Let me begin with a confession: I am weary. Weary of writing about school shootings. Weary of the ritualistic grief, the hashtags, the promises that this time, finally, we shall address the rot. And now, from the Philippines, comes news of another such tragedy: a high school shooting, three dead, the alleged motive a grudge over bullying. A familiar pattern, is it not? The bullied becomes the bully with a firearm. The institution that failed to protect becomes a tomb. The nation that tut-tuts at American gun violence finds itself staring into the same abyss.
We are told that the suspect was a student, that he harboured a resentment over being bullied. I do not doubt it. Bullying in schools is a perennial, almost ritualised cruelty that we have convinced ourselves is a harmless rite of passage. It is not. It is a brutal, corrosive force that can turn the victim into a monster. But here is the uncomfortable truth we dodge: the monster did not act alone. He had access to a firearm.

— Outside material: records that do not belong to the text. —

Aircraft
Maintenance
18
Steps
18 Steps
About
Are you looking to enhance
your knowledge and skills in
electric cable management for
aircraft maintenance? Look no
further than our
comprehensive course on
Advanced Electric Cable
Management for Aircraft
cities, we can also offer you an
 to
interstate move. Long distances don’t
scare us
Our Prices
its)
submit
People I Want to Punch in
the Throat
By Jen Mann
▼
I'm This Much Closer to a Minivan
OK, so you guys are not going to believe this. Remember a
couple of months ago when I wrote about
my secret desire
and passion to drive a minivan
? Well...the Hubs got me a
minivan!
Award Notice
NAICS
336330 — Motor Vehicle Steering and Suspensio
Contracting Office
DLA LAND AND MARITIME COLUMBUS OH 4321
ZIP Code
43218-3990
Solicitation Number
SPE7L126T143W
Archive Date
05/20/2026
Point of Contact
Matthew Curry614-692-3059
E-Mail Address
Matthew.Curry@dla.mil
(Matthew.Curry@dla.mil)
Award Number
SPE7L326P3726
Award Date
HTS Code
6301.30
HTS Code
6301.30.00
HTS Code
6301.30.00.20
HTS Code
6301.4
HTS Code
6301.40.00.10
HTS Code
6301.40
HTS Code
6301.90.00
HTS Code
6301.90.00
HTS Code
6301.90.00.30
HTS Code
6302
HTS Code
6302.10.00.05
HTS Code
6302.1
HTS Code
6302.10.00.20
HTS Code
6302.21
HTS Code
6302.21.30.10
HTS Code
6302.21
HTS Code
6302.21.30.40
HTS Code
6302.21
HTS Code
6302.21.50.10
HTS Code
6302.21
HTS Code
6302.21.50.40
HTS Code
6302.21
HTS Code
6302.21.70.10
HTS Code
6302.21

In a society where gun control is lax, where the culture of violence is normalised, where the state of the Philippines has long grappled with insurgencies and extrajudicial killings, the stage is set for such horrors.
Compare this to the Victorian era, when schools were places of rigid discipline, yes, but also of moral instruction. The cane was applied, but the pistol was not. We have swapped one form of brutality for another, and we call it progress. The decline of the family, the atomisation of community, the loss of any shared moral vocabulary: these are the soil in which such acts flourish. The Philippines, like so many nations, is a mirror reflecting back our own decadence.
The response will be predictable. Politicians will offer condolences. There will be calls for more security, more metal detectors, more police. But these are bandages on a haemorrhage. The deeper question is why a young man feels so alienated, so without hope, that he sees violence as his only language. That is a question for a philosopher, not a security consultant. And it is a question we refuse to ask, because the answer might indict us all.
So here is my modest proposal: let us stop pretending that school shootings are a uniquely American problem. They are a modern problem, a symptom of a civilisation in decay. The Philippines is not exceptional; it is merely the latest entry in a grim ledger. Until we address the roots of this decay, we will keep adding names.
And I, for one, am tired of writing the obituaries.